Sidedress Fertilizers for Heavy Feeders

'Side dressing' is the additional application of nitrogen fertilizer 3 or 4 weeks after planting or when the plants start to bloom and set fruit. Some crops are side dressed once while other are side dressed 2 or 3 times.

Preplant Fertilizers for Medium Feeders

These crops require 3-5 pounds of 8-24-24 per 100 feet of row applied in the row 7 to 10 days before planting. [This works out to 300 to 500 pounds of 8-24-24/acre].

Sidedress Fertilizers for Medium Feeders

One pound of AMNO3/100 foot of row [100 pounds AMNO3/A] or 2 pounds CANO3/100 foot of row [200 pounds CANO3/A] 3 or 4 weeks after planting or when the plants start to bloom and set fruit, will supply the additional nitrogen to make a good crop.

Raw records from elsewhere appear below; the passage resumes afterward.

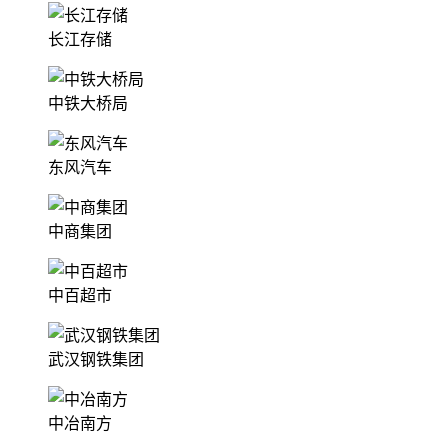
长江存储
中铁大桥局
东风汽车
中商集团
中百超市
武汉钢铁集团
中冶南方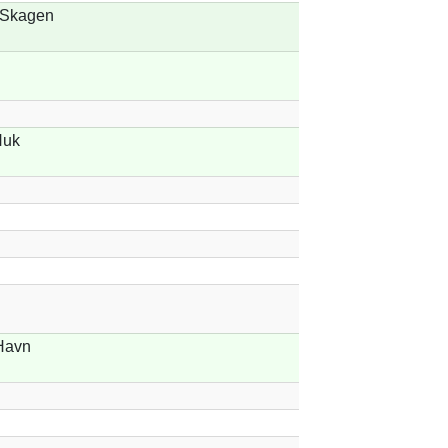
, Skagen
Huk
Havn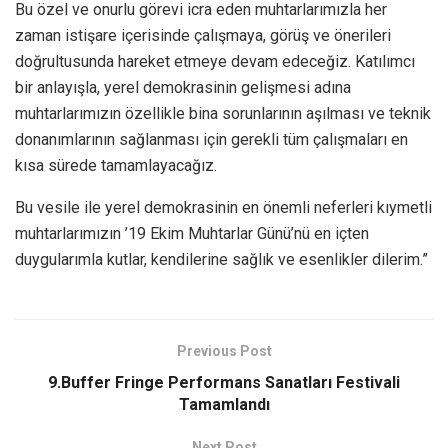
Bu özel ve onurlu görevi icra eden muhtarlarımızla her
zaman istişare içerisinde çalışmaya, görüş ve önerileri
doğrultusunda hareket etmeye devam edeceğiz. Katılımcı
bir anlayışla, yerel demokrasinin gelişmesi adına
muhtarlarımızın özellikle bina sorunlarının aşılması ve teknik
donanımlarının sağlanması için gerekli tüm çalışmaları en
kısa sürede tamamlayacağız.
Bu vesile ile yerel demokrasinin en önemli neferleri kıymetli
muhtarlarımızın ’19 Ekim Muhtarlar Günü’nü en içten
duygularımla kutlar, kendilerine sağlık ve esenlikler dilerim.”
Previous Post
9.Buffer Fringe Performans Sanatları Festivali
Tamamlandı
Next Post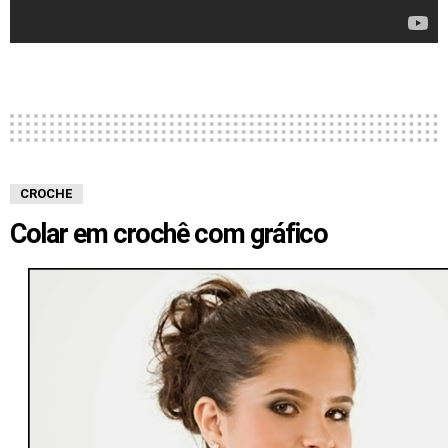
CROCHE
Colar em crochê com gráfico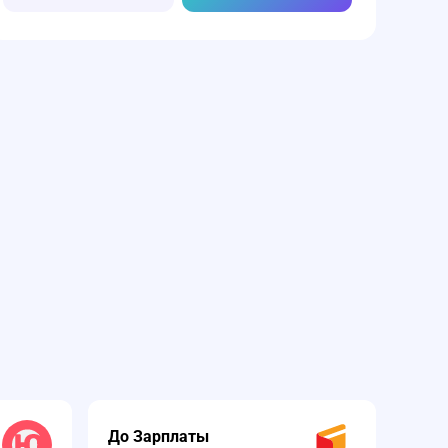
До Зарплаты
Тур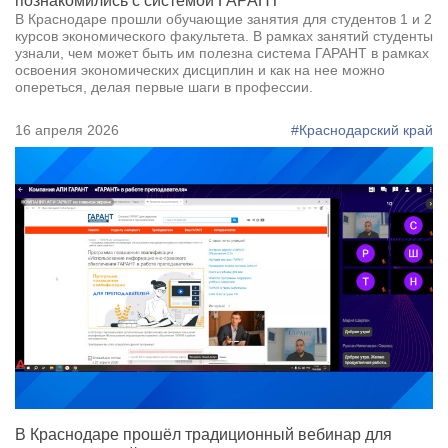
познакомились с системой ГАРАНТ
В Краснодаре прошли обучающие занятия для студентов 1 и 2
курсов экономического факультета. В рамках занятий студенты
узнали, чем может быть им полезна система ГАРАНТ в рамках
освоения экономических дисциплин и как на нее можно
опереться, делая первые шаги в профессии.
16 апреля 2026
#Краснодарский край
В Краснодаре прошёл традиционный вебинар для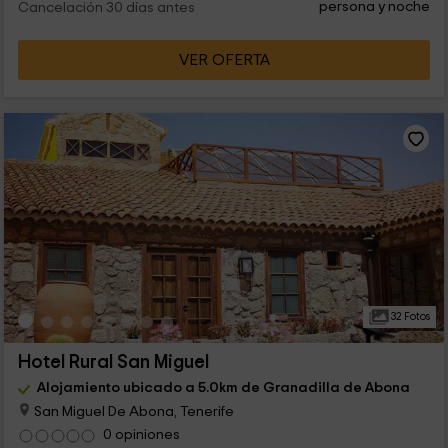
persona y noche
Cancelación 30 días antes
VER OFERTA
32 Fotos
Hotel Rural San Miguel
Alojamiento ubicado a 5.0km de Granadilla de Abona
San Miguel De Abona, Tenerife
0 opiniones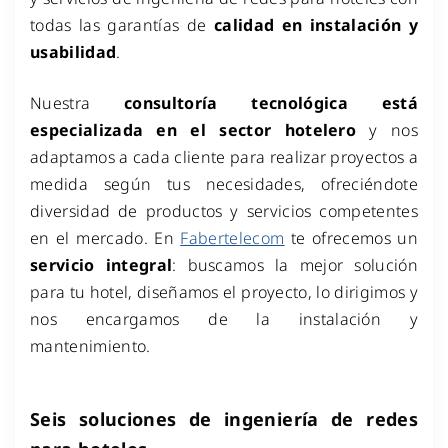
todas las garantías de
calidad en instalación y
usabilidad
.
Nuestra
consultoría tecnológica está
especializada en el sector hotelero
y nos
adaptamos a cada cliente para realizar proyectos a
medida según tus necesidades, ofreciéndote
diversidad de productos y servicios competentes
en el mercado. En
Fabertelecom
te ofrecemos un
servicio integral
: buscamos
la mejor solución
para tu hotel, diseñamos el proyecto, lo dirigimos y
nos encargamos de la instalación y
mantenimiento.
Seis soluciones de ingeniería de redes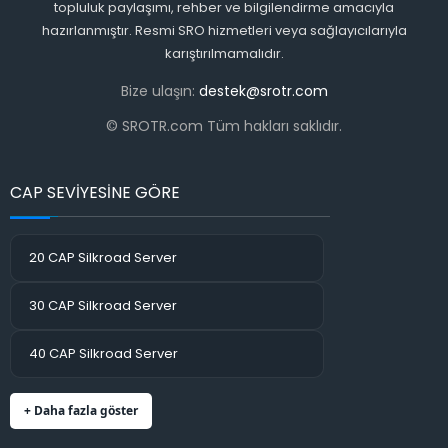
topluluk paylaşımı, rehber ve bilgilendirme amacıyla
hazırlanmıştır. Resmi SRO hizmetleri veya sağlayıcılarıyla
karıştırılmamalıdır.
Bize ulaşın:
destek@srotr.com
© SROTR.com Tüm hakları saklıdır.
CAP SEVİYESİNE GÖRE
20 CAP Silkroad Server
30 CAP Silkroad Server
40 CAP Silkroad Server
+ Daha fazla göster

Rule of Thumb on Fertilizing Vegetable Crops:
THE AMOUNT OF FERTILIZER THAT YOU APPLY IS ONE OF THE FEW FACTORS THAT YOU CAN CONTROL IN VEGETABLE PRODUCTION. KEEP VEGETABLES WELL FERTILIZED AND WATERED. THIS WILL HELP TO REDUCE YOUR INSECT AND DISEASE PROBLEMS 1 QUART OF FERTILIZER = 2 POUNDS 1 PINT OF FERTILIZER = 1 POUND MEASURE YOUR ROWS AND WRITE IT DOWN, TO MAKE SURE THAT YOU ARE PUTTING OUT THE RIGHT AMOUNT OF FERTILIZER

Plastic Mulch


Plastic mulch warms the soil and enhances crop development in the early spring. It provides weed controls, maintains soil moisture, sheds large amount of water away from the plant in times of heavy rain, and prevents the soil from splashing on the plant. Use black plastic in the spring and white plastic in the summer and fall.

Drip Irrigation

Drip irrigation tube is buried 2 to 3 inches deep under the plastic mulch. Drip irrigation applies a little bit of water over a long period of time, keeping the soil in the perfect moisture condition. You can also inject nitrogen fertilizer though the drip tube to the plants. This process is call fertigation.

The drip tube and plastic mulch can be double cropped. Paint the black plastic with a mixture of 1 part white latex paint to 3 parts of water.

Weed Control

The main means of weed control in vegetable crops is cultivation.

The second means of weed control is to get rid of the problem weeds before and after you plant.

ALL VEGETABLE FIELDS NEED AN APPLICATION OF GLYPHOSATE (ROUND UP, RATTLER, GLYPHOMAX, GLYPHOSATE) AT LEAST ONCE PER YEAR TO KILL THE TOUGH TO CONTROL PERENNIAL WEEDS.

Organic Mulches


Organic mulches, such as leaves, are an ideal way to control weeds between the row middles and around the plants while providing organic matter to the soil.